Semantic search in the web UI — a natural-language query over 23k movie plots returns Cold-War spy films with scores, score bars, and CSV/JSONL/JSON export

A meaning-only query — none of these results contain the words "spies" or "blackmail" as keywords. 17 ms over 45k embedded chunks via the embedded HNSW index, on a plain self-hosted replica set.

What is it

mongosemantic is a Python toolkit — CLI, web dashboard, and MCP server — that adds search-by-meaning to the MongoDB you already run. Point it at a database, pick a text field, and it embeds your documents with a local model, keeps the embeddings in sync as your data changes, and answers natural-language queries ("a washed-up boxer gets one last shot at redemption") from the CLI, a browser, or directly to AI agents over MCP.

No separate vector database. No ETL. No embedding API bill. Works on Atlas, self-hosted replica sets, and standalone MongoDB 7.0+.

Why it exists

Adding semantic search to an existing MongoDB app today usually means one of three things:

Bolt on a vector database (Pinecone, Weaviate, Qdrant, …) — new infrastructure, an ETL pipeline to keep two systems consistent, and a second source of truth to operate forever.
Use Atlas Vector Search directly — solid when you're on Atlas with Search-index slots to spare, but the embedding pipeline is still on you: chunking, batching, re-embedding on update, model upgrades. The managed alternatives are constrained — Atlas auto-embedding is a metered preview tied to one model family, and the Community 8.2 search preview requires running a separate mongot binary.
Send documents to an embedding API — your data leaves your machines, and you pay per token, forever.

mongosemantic is the missing pipeline-and-product layer on top of the database you already have: free local embeddings (your data never leaves the box), any MongoDB 7.0+ topology with zero extra infrastructure, and all the unglamorous parts handled — change-stream sync, a self-healing job queue, chunking, index management, online model migration. Search by meaning is one apply away.

Why you'd pick it

Local-first and free — embeddings are computed on your machine with sentence-transformers; documents never leave your network and there is no per-token meter. OpenAI/Ollama models are opt-in, not required.
Any MongoDB, zero new infra — Atlas, replica set, or standalone 7.0+. No vector database, no sidecar process, no ETL. Embeddings live in MongoDB next to your data (a shadow collection, or inline on the doc).
Fast without Atlas — an embedded HNSW index makes self-hosted search ~15 ms over 45k chunks instead of a 2.5 s brute-force scan.
Search quality built in — hybrid semantic+keyword search on every topology, metadata filters that need no reindex, and a local cross-encoder reranker. Capabilities that usually require Atlas Search tiers or external services, all local.
Never stale — change streams (or polling on standalone) re-embed documents as they change; a self-healing job queue reclaims stalled work automatically.
Model freedom — five models from free-local to OpenAI, and an online migration command that swaps a collection to a new model with near-zero downtime and a rollback archive.
Three interfaces, one state — CLI for scripts, a web dashboard for humans, and an MCP server so Claude Desktop / Cursor / any AI agent can query your data by meaning.

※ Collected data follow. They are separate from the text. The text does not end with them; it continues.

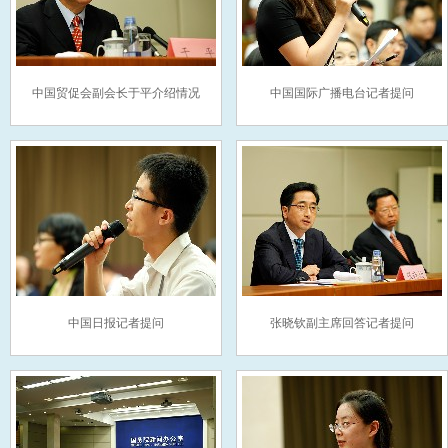
中国贸促会副会长于平介绍情况
中国国际广播电台记者提问
中国日报记者提问
张晓钦副主席回答记者提问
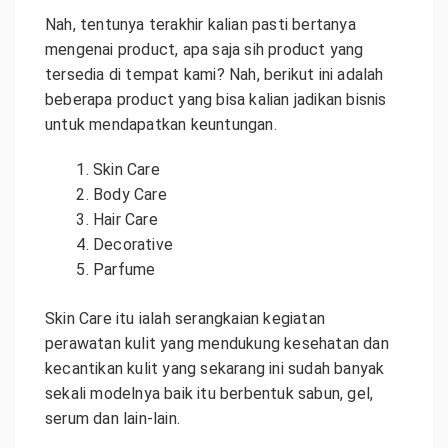
Nah, tentunya terakhir kalian pasti bertanya
mengenai product, apa saja sih product yang
tersedia di tempat kami? Nah, berikut ini adalah
beberapa product yang bisa kalian jadikan bisnis
untuk mendapatkan keuntungan.
Skin Care
Body Care
Hair Care
Decorative
Parfume
Skin Care itu ialah serangkaian kegiatan
perawatan kulit yang mendukung kesehatan dan
kecantikan kulit yang sekarang ini sudah banyak
sekali modelnya baik itu berbentuk sabun, gel,
serum dan lain-lain.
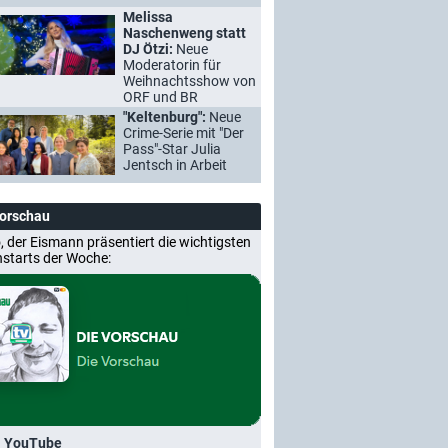
Melissa
Naschenweng statt
DJ Ötzi:
Neue
Moderatorin für
Weihnachtsshow von
ORF und BR
"Keltenburg":
Neue
Crime-Serie mit "Der
Pass"-Star Julia
Jentsch in Arbeit
Vorschau
, der Eismann präsentiert die wichtigsten
nstarts der Woche:
i YouTube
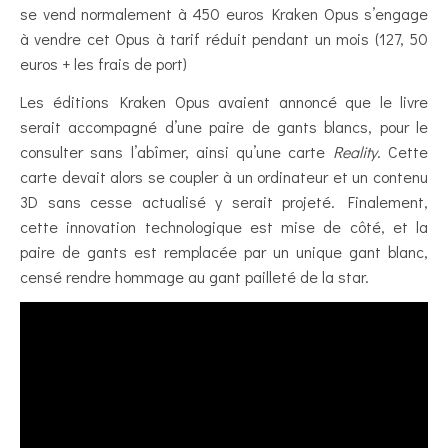
se vend normalement à 450 euros Kraken Opus s’engage
à vendre cet Opus à tarif réduit pendant un mois (127, 50
euros + les frais de port)
Les éditions Kraken Opus avaient annoncé que le livre
serait accompagné d’une paire de gants blancs, pour le
consulter sans l’abîmer, ainsi qu’une carte
Reality
. Cette
carte devait alors se coupler à un ordinateur et un contenu
3D sans cesse actualisé y serait projeté. Finalement,
cette innovation technologique est mise de côté, et la
paire de gants est remplacée par un unique gant blanc,
censé rendre hommage au gant pailleté de la star.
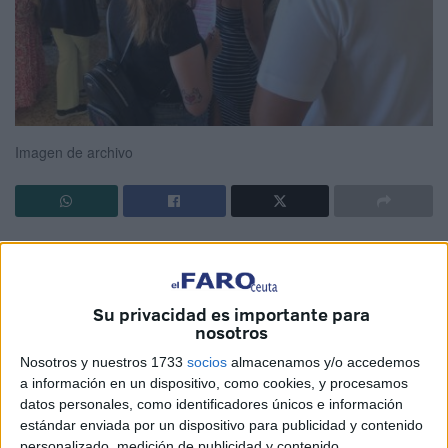
Imagen de archivo
Siempre que hay oposiciones de enseñanza en Ceuta y
Melilla nos hacemos la sempiterna pregunta.
Su privacidad es importante para
¿No sería mejor para todos, opositores y tribunales, que
nosotros
los tribunales de Ceuta fueran a Melilla y viceversa? Y si la
Nosotros y nuestros 1733
socios
almacenamos y/o accedemos
administración no puede correr con los gastos fueran los
a información en un dispositivo, como cookies, y procesamos
opositores de Ceuta a Melilla y los de Melilla a Ceuta?
datos personales, como identificadores únicos e información
estándar enviada por un dispositivo para publicidad y contenido
Este es un mal endémico que se repite como un mantra
personalizado, medición de publicidad y contenido,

All share the same saved connection.

How to use it

pip install mongosemantic

export MONGOSEMANTIC_URI="mongodb+srv://user:pass@cluster.mongodb.net/my_db"
export MONGOSEMANTIC_DB="my_db"

mongosemantic inspect --collection articles        # 1. score fields for suitability
mongosemantic apply   --collection articles --field body   # 2. configure + create indexes
mongosemantic index   --collection articles        # 3. bulk-embed existing docs
mongosemantic worker &                             # 4. keep embeddings in sync
mongosemantic search  "budget travel"              # 5. search by meaning

That's the whole loop: inspect tells you which fields are worth embedding, apply configures the collection (and creates Atlas indexes where applicable), index enqueues existing documents, the worker embeds them and stays running to catch changes, and search queries by meaning — with --filter, --rerank, and --hybrid available from day one.

Prefer a UI? The dashboard does everything the CLI does, plus observability:

mongosemantic ui                          # http://127.0.0.1:8080

It runs an embedded worker, so ui alone is a complete deployment. Localhost-bound by default with CSRF protection, rate limiting, and security headers — bind to a non-loopback address only behind your own auth proxy.

Wiring it into an AI agent is one command:

mongosemantic integrate claude          # writes Claude Desktop config (restart Claude)
mongosemantic serve --transport sse     # or run as a standalone SSE server on :8090

Want data to try it on? See Demo data below — a seeded movies collection makes every example in the next section reproducible.

See it in action

A tour of every feature, in the order you'd meet them. Every screenshot is real and reproducible — .capture.yaml defines each shot and capture run regenerates the full set against a seeded database. docs/test-evidence-0.9.md collects the feature-by-feature proof for the 0.9.0 search upgrades.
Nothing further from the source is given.